Segment Open

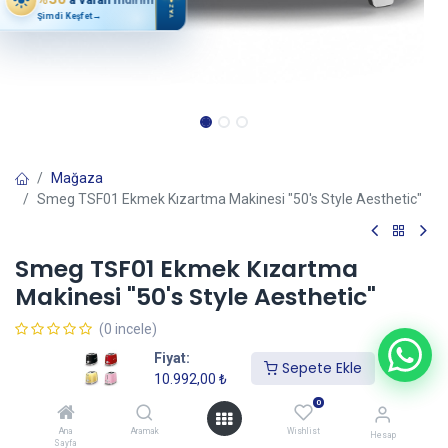
YAZ
Şimdi Keşfet
→
Mağaza
Smeg TSF01 Ekmek Kızartma Makinesi "50's Style Aesthetic"
Smeg TSF01 Ekmek Kızartma
Makinesi "50's Style Aesthetic"
(0 incele)
10.992,00
₺
Fiyat:
Sepete Ekle
10.992,00
₺
0
Renk
Ana
Aramak
Wishlist
Hesap
Sayfa
Beyaz
krem
siyah
Kırmızı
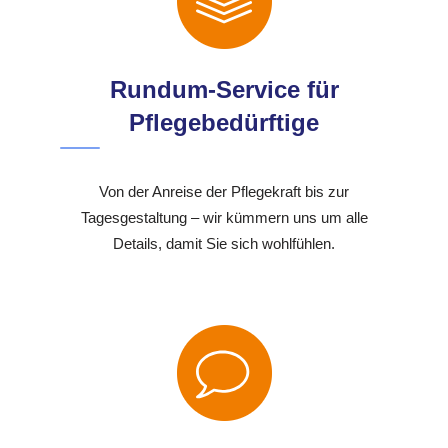
Rundum-Service für
Pflegebedürftige
Von der Anreise der Pflegekraft bis zur
Tagesgestaltung – wir kümmern uns um alle
Details, damit Sie sich wohlfühlen.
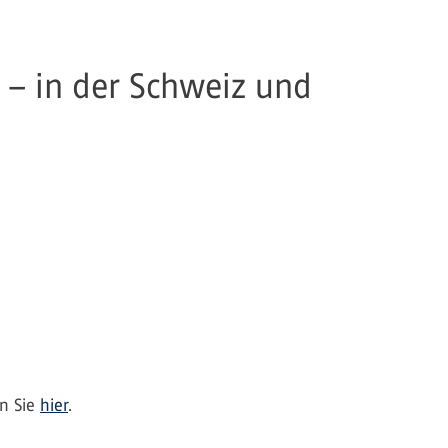
e – in der Schweiz und
en Sie
hier
.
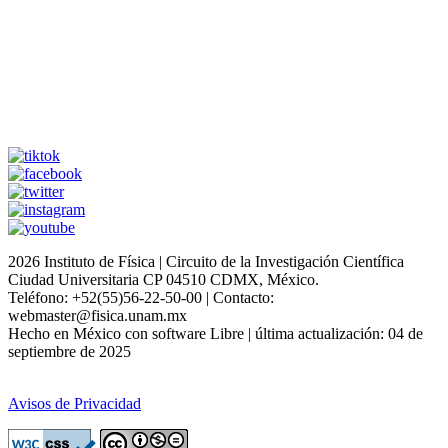
2026 Instituto de Física | Circuito de la Investigación Científica
Ciudad Universitaria CP 04510 CDMX, México.
Teléfono: +52(55)56-22-50-00 | Contacto:
webmaster@fisica.unam.mx
Hecho en México con software Libre | última actualización: 04 de
septiembre de 2025
Avisos de Privacidad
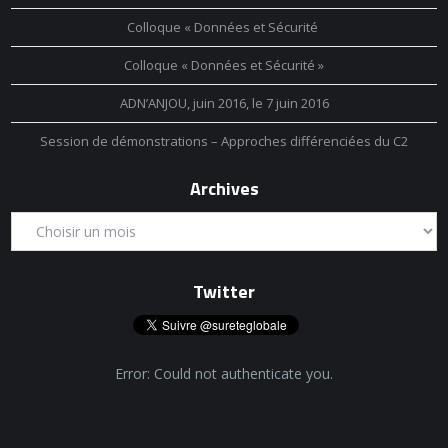
Colloque « Données et Sécurité
Colloque « Données et Sécurité »
ADN’ANJOU, juin 2016, le 7 juin 2016
Session de démonstrations – Approches différenciées du C2
Archives
Twitter
Error: Could not authenticate you.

Segment Closed

● **DESCRIPTION OF THE TASK**
Your answer must be an exact copy of the lines from the one with "Hecho en México" through the final line of the data, both included, without any pictures.

● **EXPECTED ANSWER**
Hecho en México con software Libre | última actualización: 04 de
septiembre de 2025
Avisos de Privacidad
Colloque « Données et Sécurité
Colloque « Données et Sécurité »
ADN’ANJOU, juin 2016, le 7 juin 2016
Session de démonstrations – Approches différenciées du C2
Archives
Twitter
Error: Could not authenticate you.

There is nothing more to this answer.